I am working on a project and am trying to add the ability to detect hashtags and tagged users.
The problem is I don't know how to make it stop reading when it reaches symbols or emojis (Except underscores) and not let the length go over 20 characters
For hashtags
#HelloWorld -> helloworld, #Hello_W0rld -> hello_w0rld, #Hello(World -> hello,
Also for tagged users (Which only allows A-Z a-z 0-9 and _
@HelloWorld -> helloworld, @Hello_W0rl.d -> hello_w0rl
My attempted code is (basically same for users or hashtags)

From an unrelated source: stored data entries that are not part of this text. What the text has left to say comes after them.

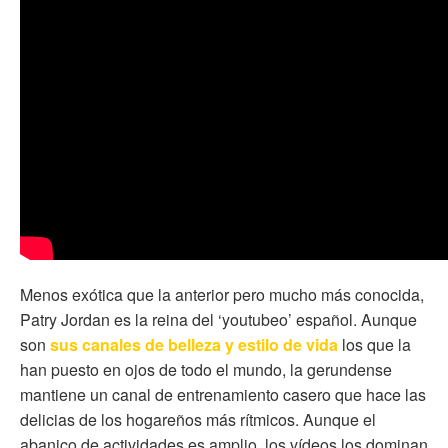
Menos exótica que la anterior pero mucho más conocida,
Patry Jordan es la reina del ‘youtubeo’ español. Aunque
son
sus canales de belleza y estilo de vida
los que la
han puesto en ojos de todo el mundo, la gerundense
mantiene un canal de entrenamiento casero que hace las
delicias de los hogareños más rítmicos. Aunque el
abanico de actividades es amplio, los vídeos los dominan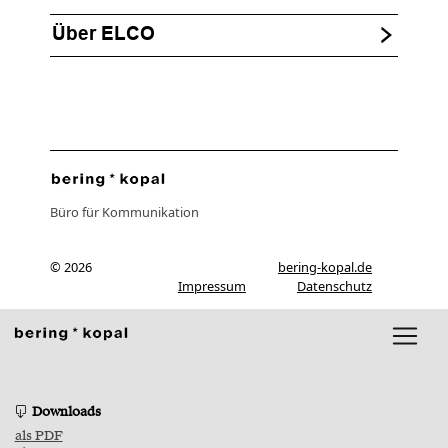
Über ELCO
Büro für Kommunikation
© 2026
bering-kopal.de
Impressum
Datenschutz
Downloads
als PDF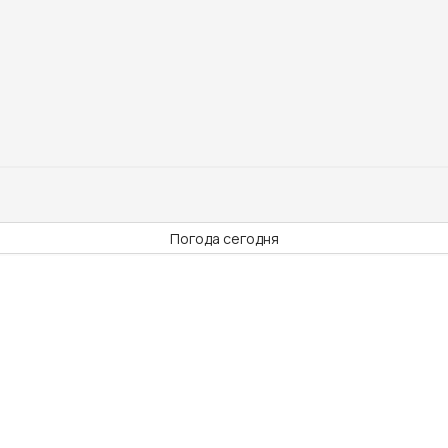
Погода сегодня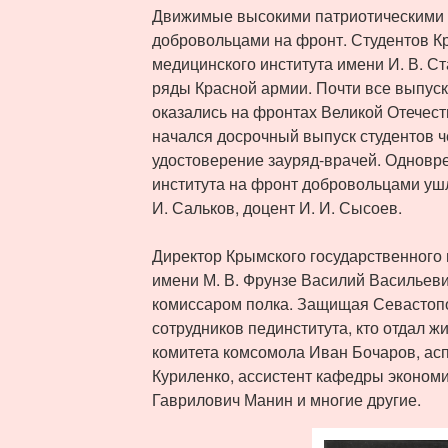
Движимые высокими патриотическими 
добровольцами на фронт. Студентов К
медицинского института имени И. В. С
ряды Красной армии. Почти все выпуск
оказались на фронтах Великой Отечес
начался досрочный выпуск студентов ч
удостоверение зауряд-врачей. Одновр
института на фронт добровольцами ушл
И. Сальков, доцент И. И. Сысоев.
Директор Крымского государственного 
имени М. В. Фрунзе Василий Васильеви
комиссаром полка. Защищая Севастопол
сотрудников пединститута, кто отдал жи
комитета комсомола Иван Бочаров, ас
Куриленко, ассистент кафедры эконом
Гаврилович Манин и многие другие.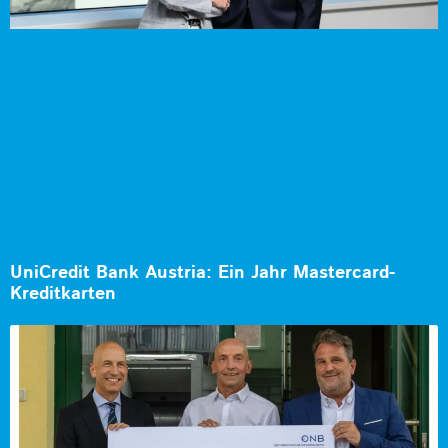
UniCredit Bank Austria: Ein Jahr Mastercard-
Kreditkarten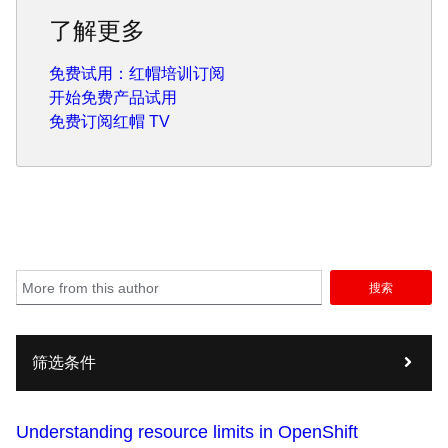
了解更多
免费试用：红帽培训订阅
开始免费产品试用
免费订阅红帽 TV
搜索
筛选条件
Understanding resource limits in OpenShift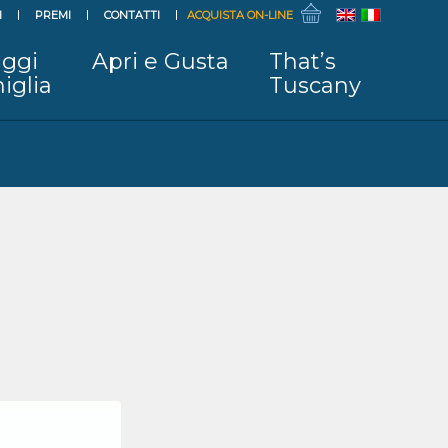
I
PREMI
CONTATTI
ACQUISTA ON-LINE
ggi
Apri e Gusta
That’s
iglia
Tuscany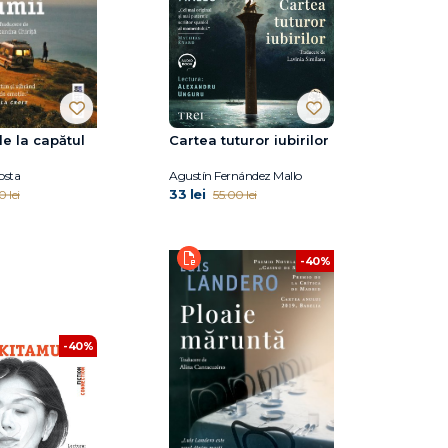
e la capătul
Cartea tuturor iubirilor
osta
Agustín Fernández Mallo
33 lei
0 lei
55.00 lei
-40%
-40%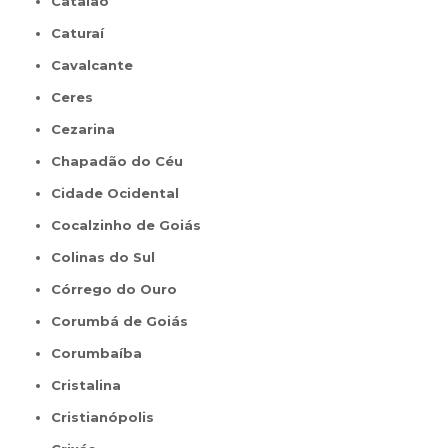
Catalão
Caturaí
Cavalcante
Ceres
Cezarina
Chapadão do Céu
Cidade Ocidental
Cocalzinho de Goiás
Colinas do Sul
Córrego do Ouro
Corumbá de Goiás
Corumbaíba
Cristalina
Cristianópolis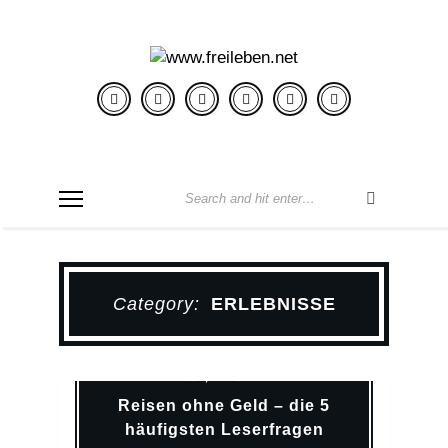
Category:
ERLEBNISSE
Erlebnisse
Reisen Mit Kind
Verzicht
Weltreise
Reisen ohne Geld – die 5
häufigsten Leserfragen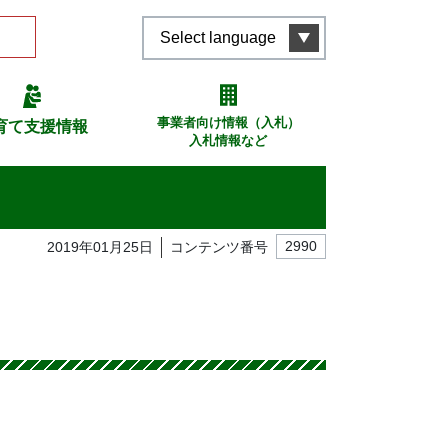
Select language
事業者向け情報（入札）
育て支援情報
入札情報など
2019年01月25日
コンテンツ番号
2990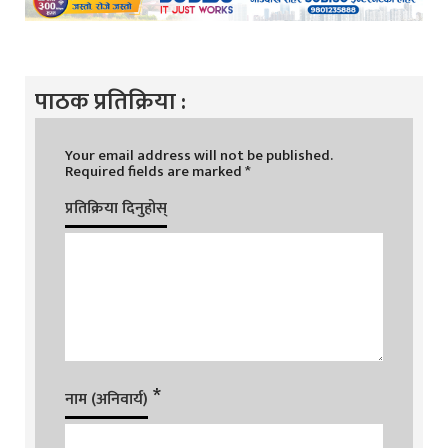
पाठक प्रतिक्रिया :
Your email address will not be published.
Required fields are marked
*
प्रतिक्रिया दिनुहोस्
*
नाम (अनिवार्य)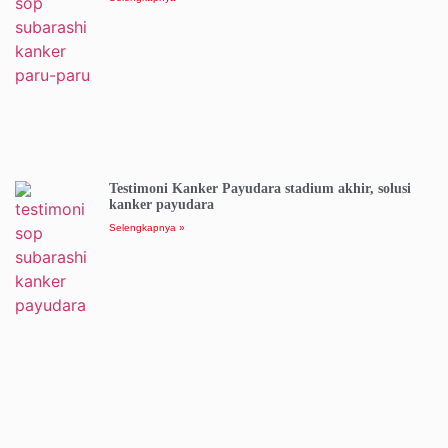
Testimoni Kanker Payudara stadium akhir, solusi
kanker payudara
Selengkapnya »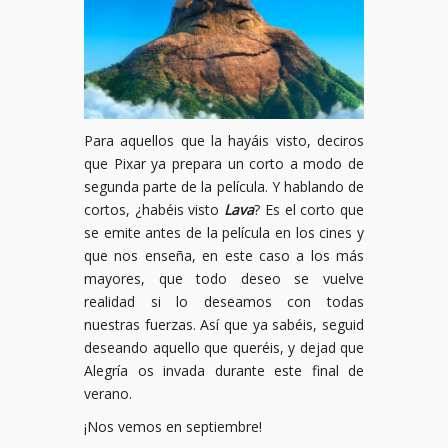
Para aquellos que la hayáis visto, deciros
que Pixar ya prepara un corto a modo de
segunda parte de la película. Y hablando de
cortos, ¿habéis visto
Lava
? Es el corto que
se emite antes de la película en los cines y
que nos enseña, en este caso a los más
mayores, que todo deseo se vuelve
realidad si lo deseamos con todas
nuestras fuerzas. Así que ya sabéis, seguid
deseando aquello que queréis, y dejad que
Alegría os invada durante este final de
verano.
¡Nos vemos en septiembre!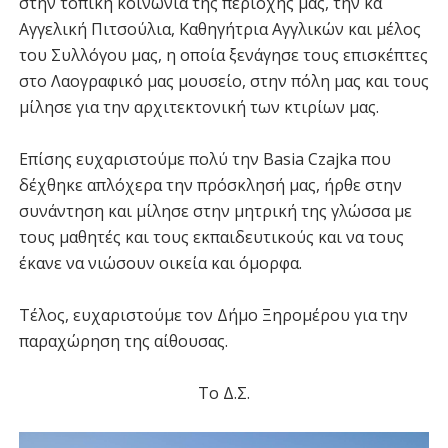
στην τοπική κοινωνία της περιοχής μας, την κα
Αγγελική Πιτσούλια, Καθηγήτρια Αγγλικών και μέλος
του Συλλόγου μας, η οποία ξενάγησε τους επισκέπτες
στο Λαογραφικό μας μουσείο, στην πόλη μας και τους
μίλησε για την αρχιτεκτονική των κτιρίων μας.
Επίσης ευχαριστούμε πολύ την Basia Czajka που
δέχθηκε απλόχερα την πρόσκλησή μας, ήρθε στην
συνάντηση και μίλησε στην μητρική της γλώσσα με
τους μαθητές και τους εκπαιδευτικούς και να τους
έκανε να νιώσουν οικεία και όμορφα.
Τέλος, ευχαριστούμε τον Δήμο Ξηρομέρου για την
παραχώρηση της αίθουσας.
Το Δ.Σ.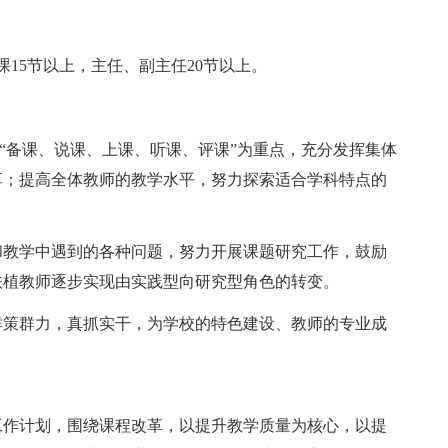
课15节以上，主任、副主任20节以上。
以“备课、说课、上课、听课、评课”为重点，充分发挥集体
享；提高全体教师的教学水平，努力探索适合学科特点的
和教学中遇到的各种问题，努力开展课题研究工作，鼓励
扶植教师逐步实现由实践型向研究型角色的转变。
群策群力，真抓实干，为学校的特色建设、教师的专业成
工作计划，围绕课程改革，以提升教学质量为核心，以提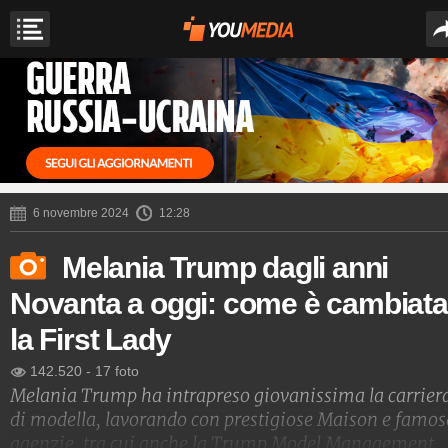
6 novembre 2024
12:28
Melania Trump dagli anni
Novanta a oggi: come è cambiata
la First Lady
142.520
-
17 foto
Melania Trump ha intrapreso giovanissima la carrier
di modella, lavorando con prestigiose Maison e famos
agenzie, tra cui anche la Trump Model Management.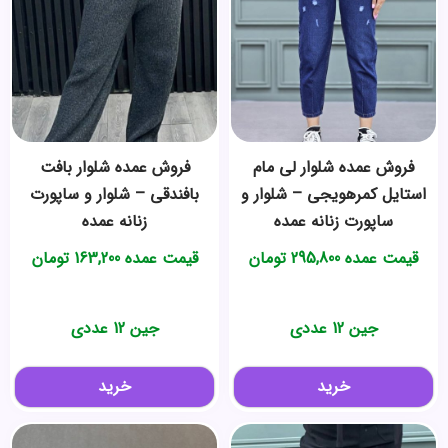
فروش عمده شلوار لی مام
فروش عمده شلوار بافت
استایل کمرهویجی – شلوار و
بافندقی – شلوار و ساپورت
ساپورت زنانه عمده
زنانه عمده
قیمت عمده
295,800
تومان
قیمت عمده
163,200
تومان
جین 12 عددی
جین 12 عددی
خرید
خرید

$words = explode(" ", $body);
foreach($words as $word){
if(substr($word, 0, 1) == "@"){
$tagged_user = DB::query('SELECT id FROM users WHERE username=:username', array(':username' => ltrim($word, '@')))[0];
$users .= $tagged_user,",";
}
}
$users = rtrim($users, ',');
Also would it know not to save #%
as a blank space
Edit: I updated it to this, is this correct?
$postid = "test_id";
$matches = [];
preg_replace_callback("/#([a-z_0-9]+)/i", function($res) use(&$matches) {
$matches[] = strtolower($res[1]);
}, $body);
$matches2 = [];
$tagholder = array_fill(0, count($matches), "?");
$tagholderString = implode(", ", $tagholder);
foreach($matches as $tagstring){
if(DB::query('SELECT * FROM tags WHERE tag=:tag', array(':tag' => $tagstring))){
$tag = DB::query('SELECT * FROM tags WHERE tag=:tag', array(':tag' => $tagstring))[0];
DB::query ( "INSERT INTO post_tags VALUES(:tagid, :postid)", array (':tagid' => $tag['id'], ':postid' => $postid) );
}else{
$id = hash(sha256, $tagstring);
DB::query ( "INSERT INTO tags VALUES(:id, :tag, :mode)", array (':id' => $id, ':tag' => $tagstring, ':mode' => 0) );
DB::query ( "INSERT INTO post_tags VALUES(:tagid, :postid)", array (':tagid' => $id, ':postid' => $postid) );
}
}
preg_replace_callback("/@([a-z_0-9]+)/i", function($res) use(&$matches2) {
$matches2[] = strtolower($res[1]);
}, $body);
$userholder = array_fill(0, count($matches2), "?");
$userholderString = implode(", ", $userholder);
$user_query = DB::query("SELECT * FROM users WHERE username IN (".$userholderString.")", $matches2);
$users_result = "";
foreach($user_query as $result){
$users_result .= $result['id'].",";
}
$users_result = rtrim($users_result, ',');
//User string result
$users_result;
You can use preg_replace_callback()
to pass each result into strtolower()
. You need to patterns, one for each of your requirements. For hashtags:
/#([a-z_0-9]+)/i
And for tags:
/@([a-z_0-9]+)/i
With each of those you're asking for a starting @
or #
, then one or more occurrences of either a letter, a number or an underscore, case-insensitive.
The resulting code looks like this:
$matches = [];
$string = "#HelloWorld -> helloworld, #Hello_W0rld -> hello_w0rld, #Hello(World -> hello,";
preg_replace_callback("/#([a-z_0-9]+)/i", function($res) use(&$matches) {
$matches[] = strtolower($res[1]);
}, $string);
var_dump($matches);
$matches2 = [];
$string2 = "@HelloWorld -> helloworld, @Hello_W0rl.d -> hello_w0rl,";
preg_replace_callback("/@([a-z_0-9]+)/i", function($res) use(&$matches2) {
$matches2[] = strtolower($res[1]);
}, $string2);
var_dump($matches2);
Result:
array (size=3)
0 => string 'helloworld' (length=10)
1 => string 'hello_w0rld' (length=11)
2 => string 'hello' (length=5)array (size=2)
0 => string 'helloworld' (length=10)
1 => string 'hello_w0rl' (length=10)
As a side note, you shouldn't be doing a query for each tag found. This will rapidly grow out of control and may severely hamper your database performance. Since you have all the tags in an array, do just one query with a WHERE IN
clause, something like this:
$placeholders = array_fill(0, count($matches), "?"); // get a ? for each match
$placeholdersString = implode(", ", $placeholders); // make it a string
DB::query("SELECT id FROM users WHERE username IN (".$placeholderString.")", $matches); // bind each value
<?php
function hashtag($in) {
preg_match_all('/#(\w+)/', $in, $found);
foreach ($found[1] as $f) {
$ht[] = $f;
}
return (array) $ht;
}
function username($in) {
preg_match_all('/@(\w+)/', $in, $found);
foreach ($found[1] as $f) {
$ht[] = $f;
}
return (array) $ht;
}
$string = "#hash1 #hash2 @user1 @user2 #hash3";
var_dump(hashtag($string));
var_dump(username($string));
?>
Two functions I just wrote, hope it helps. Using regex to extract the hashtags and usernames.